Let $a\approx 0.3787$ be the number satisfying $4a^8+27a^6+34a^4-117a^2+16=0$. Note that $a$ can be calculated by radicals. Then

$C_2=\dfrac{\sqrt{2a^2+4+2a\sqrt{a^2+4}}+\sqrt{2a^4+6a^2+4+2a(a^2+1)\sqrt{a^2+4}}}{2(a^2+1)}$.

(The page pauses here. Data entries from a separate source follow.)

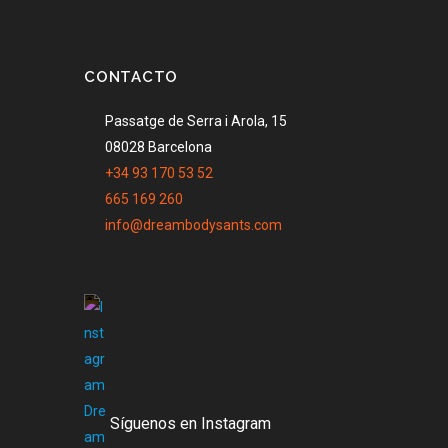
CONTACTO
Passatge de Serra i Arola, 15
08028 Barcelona
+34 93 170 53 52
665 169 260
info@dreambodysants.com
Síguenos en Instagram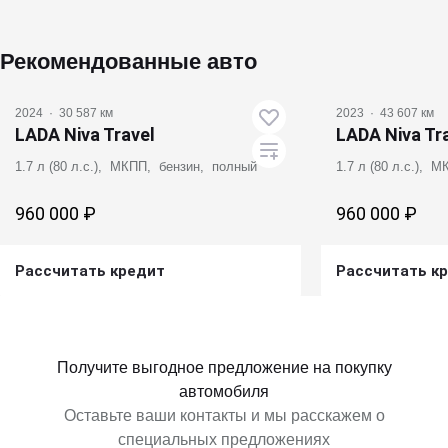
Рекомендованные авто
2024
·
30 587 км
2023
·
43 607 км
LADA Niva Travel
LADA Niva Tr
1.7 л (80 л.с.), МКПП, бензин, полный
1.7 л (80 л.с.), 
960 000 ₽
960 000 ₽
Рассчитать кредит
Рассчитать к
Получить предложение
Получит
Получите выгодное предложение на покупку
автомобиля
Оставьте ваши контакты и мы расскажем о
специальных предложениях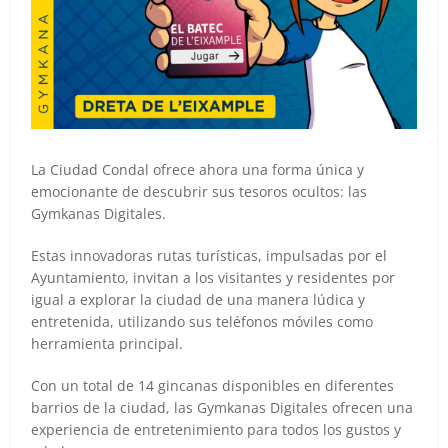
La Ciudad Condal ofrece ahora una forma única y
emocionante de descubrir sus tesoros ocultos: las
Gymkanas Digitales.
Estas innovadoras rutas turísticas, impulsadas por el
Ayuntamiento, invitan a los visitantes y residentes por
igual a explorar la ciudad de una manera lúdica y
entretenida, utilizando sus teléfonos móviles como
herramienta principal.
Con un total de 14 gincanas disponibles en diferentes
barrios de la ciudad, las Gymkanas Digitales ofrecen una
experiencia de entretenimiento para todos los gustos y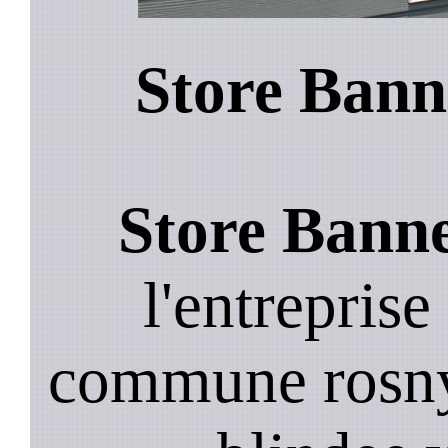
Store Bann
Store Banne
l'entreprise
commune rosny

Moreover $C_2\approx 2.184596$ is a root of the following polynomial: $20736x^8-122832x^6+126913x^4-62224x^2+1024$. Note that $C_2$ can be calculated by radicals.

EDIT 2. When $n=3$, let $A=\begin{pmatrix}0&-a_3&a_2\\a_3&0&-a_1\\-a_2&a_1&0\end{pmatrix}$ ; there are $2$ cases.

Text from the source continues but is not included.